§ EXERCISE DIRECTIONS:
Only the lines holding the word "STANDRIDGE" are wanted; copy each of them from the listing.

§ RECORDS PROVIDED:
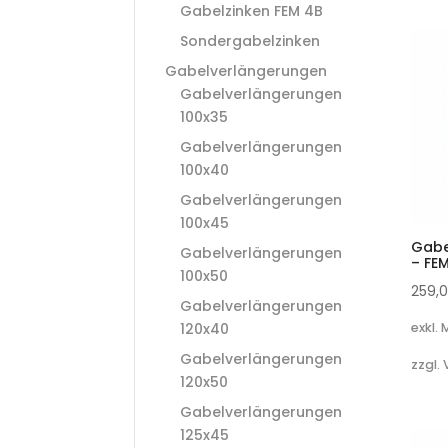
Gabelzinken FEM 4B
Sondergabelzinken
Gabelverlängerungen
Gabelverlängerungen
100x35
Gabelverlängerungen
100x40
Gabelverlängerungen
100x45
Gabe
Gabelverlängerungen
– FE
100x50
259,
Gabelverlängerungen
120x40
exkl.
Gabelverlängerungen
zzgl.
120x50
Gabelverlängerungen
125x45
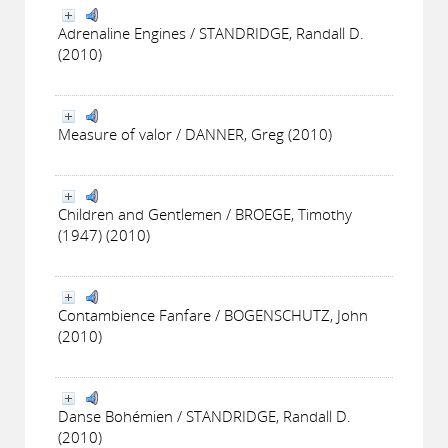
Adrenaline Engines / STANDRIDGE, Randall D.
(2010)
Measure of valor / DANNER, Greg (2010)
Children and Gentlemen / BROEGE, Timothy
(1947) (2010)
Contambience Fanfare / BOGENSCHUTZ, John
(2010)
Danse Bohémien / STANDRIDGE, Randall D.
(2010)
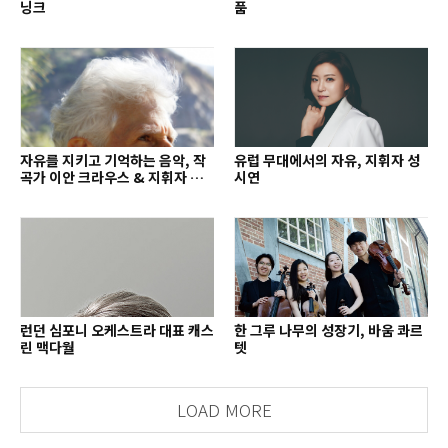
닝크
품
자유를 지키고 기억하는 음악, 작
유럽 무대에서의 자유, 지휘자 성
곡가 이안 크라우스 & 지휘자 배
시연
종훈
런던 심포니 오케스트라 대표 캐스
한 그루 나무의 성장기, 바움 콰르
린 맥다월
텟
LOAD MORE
* * *
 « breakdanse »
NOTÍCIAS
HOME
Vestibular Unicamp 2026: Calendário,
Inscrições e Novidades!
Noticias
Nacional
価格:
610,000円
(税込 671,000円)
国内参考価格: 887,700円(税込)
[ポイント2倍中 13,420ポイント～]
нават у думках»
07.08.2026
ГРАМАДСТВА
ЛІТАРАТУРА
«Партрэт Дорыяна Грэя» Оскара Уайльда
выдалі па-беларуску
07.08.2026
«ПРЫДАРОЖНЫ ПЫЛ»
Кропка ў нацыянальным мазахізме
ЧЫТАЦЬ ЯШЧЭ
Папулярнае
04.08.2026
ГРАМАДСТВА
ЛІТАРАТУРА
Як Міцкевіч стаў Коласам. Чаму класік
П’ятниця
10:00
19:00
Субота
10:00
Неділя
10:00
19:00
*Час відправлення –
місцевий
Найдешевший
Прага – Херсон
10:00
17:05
---
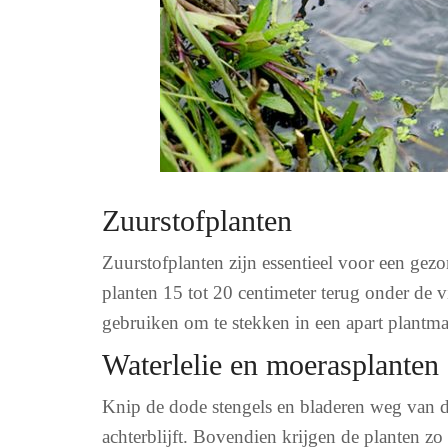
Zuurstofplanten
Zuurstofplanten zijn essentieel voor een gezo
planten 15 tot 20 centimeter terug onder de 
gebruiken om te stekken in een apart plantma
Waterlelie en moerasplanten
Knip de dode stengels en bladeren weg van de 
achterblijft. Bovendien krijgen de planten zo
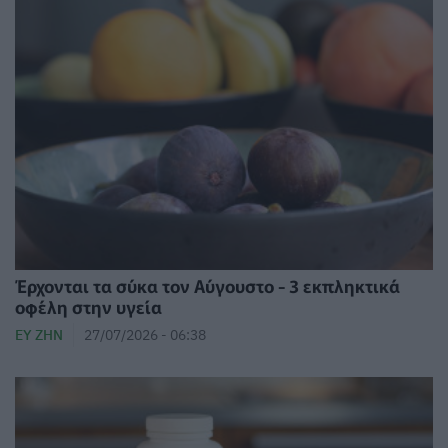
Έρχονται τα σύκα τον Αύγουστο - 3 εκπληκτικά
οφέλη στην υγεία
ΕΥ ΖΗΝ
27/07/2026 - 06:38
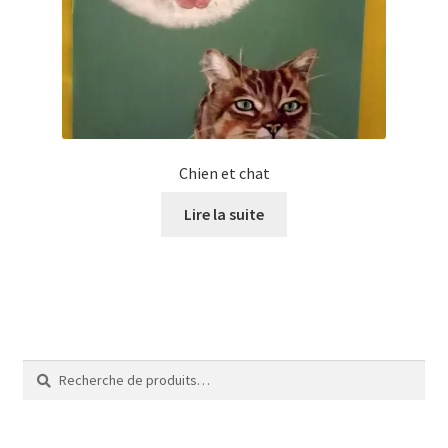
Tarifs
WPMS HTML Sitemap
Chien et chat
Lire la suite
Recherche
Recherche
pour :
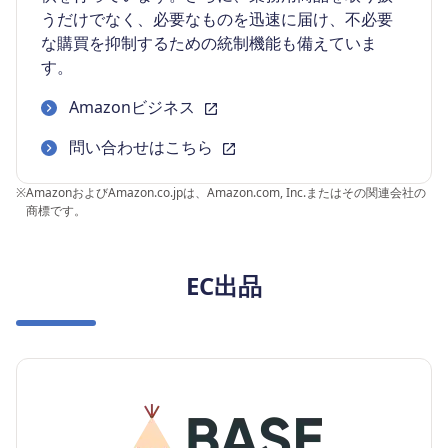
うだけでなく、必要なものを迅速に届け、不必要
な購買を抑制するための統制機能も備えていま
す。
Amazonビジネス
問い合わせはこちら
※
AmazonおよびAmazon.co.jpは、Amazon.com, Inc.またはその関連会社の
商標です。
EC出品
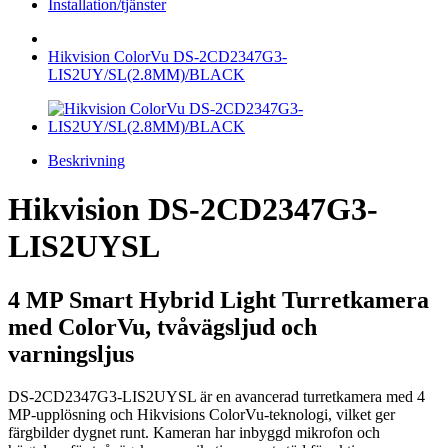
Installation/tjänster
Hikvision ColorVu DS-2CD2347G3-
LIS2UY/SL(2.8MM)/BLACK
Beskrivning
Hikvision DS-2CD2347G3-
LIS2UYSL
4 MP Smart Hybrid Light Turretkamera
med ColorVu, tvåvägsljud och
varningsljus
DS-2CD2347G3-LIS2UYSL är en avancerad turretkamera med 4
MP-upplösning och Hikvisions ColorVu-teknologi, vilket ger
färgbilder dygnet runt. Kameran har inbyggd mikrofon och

§ RESPONSE TO THIS TASK:
Adrenaline Engines / STANDRIDGE, Randall D.
Danse Bohémien / STANDRIDGE, Randall D.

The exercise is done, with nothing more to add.